▶ _EXERCISE DETAILS_
Print them exactly: the lines from the beginning of the entries below through the line that contains "Task: Click on the News", and only those, with the pictures left out.

*** Opening DATA RECORDS ***

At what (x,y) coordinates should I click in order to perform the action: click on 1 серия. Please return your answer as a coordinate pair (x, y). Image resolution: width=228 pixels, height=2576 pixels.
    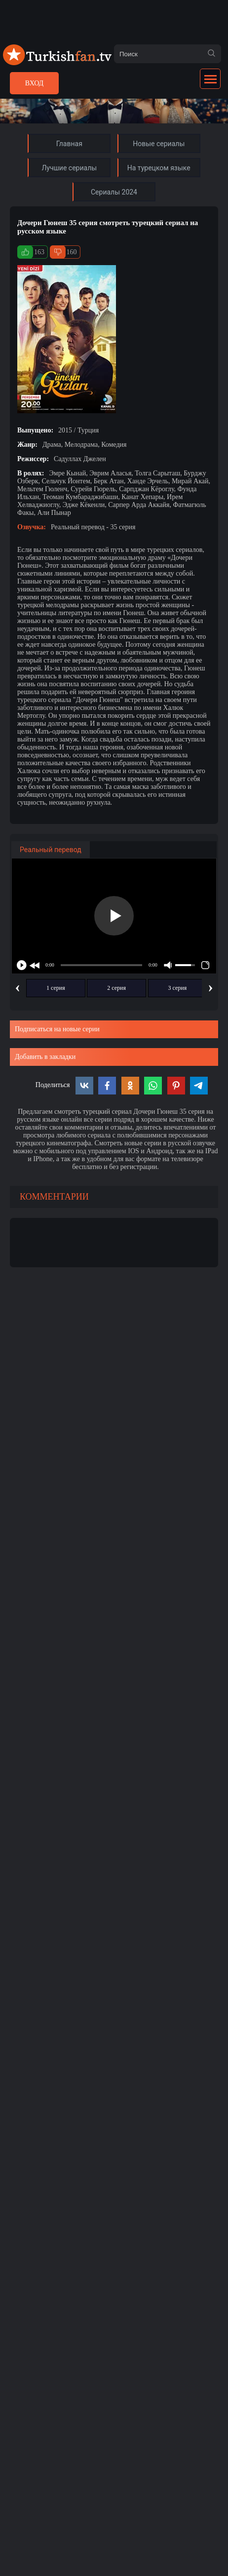
    Looking at the image, I should click on (55, 987).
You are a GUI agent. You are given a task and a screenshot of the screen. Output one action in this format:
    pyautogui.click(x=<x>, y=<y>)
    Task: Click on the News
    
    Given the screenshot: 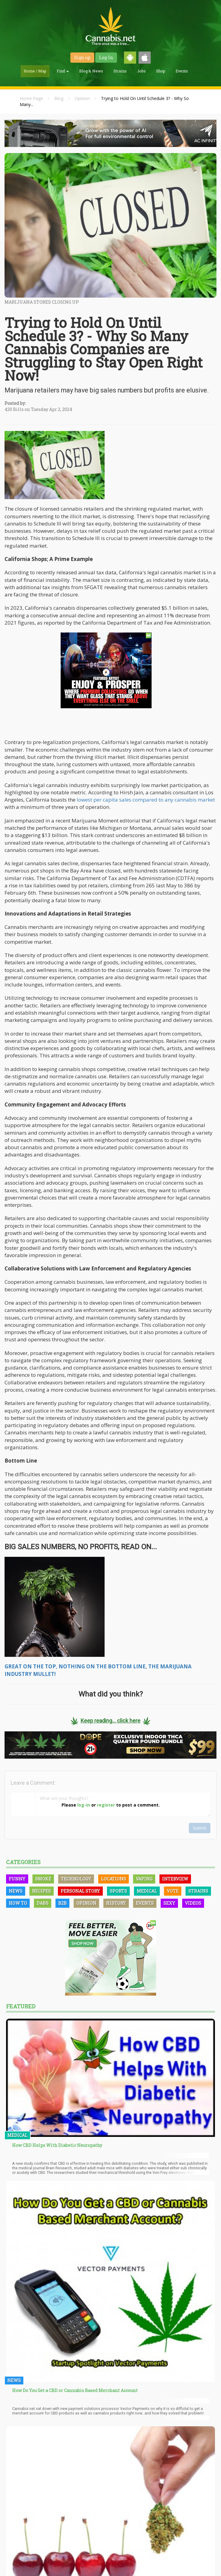 What is the action you would take?
    pyautogui.click(x=15, y=1891)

*** Closing DATA RECORDS ***

▶ _REPLY TO THE EXERCISE_
At what (x,y) coordinates should I click in order to perform the action: click on 1 серия. Please return your answer as a coordinate pair (x, y). Image resolution: width=228 pixels, height=2576 pixels.
    Looking at the image, I should click on (55, 987).
You are a GUI agent. You are given a task and a screenshot of the screen. Output one action in this format:
    pyautogui.click(x=<x>, y=<y>)
    Task: Click on the News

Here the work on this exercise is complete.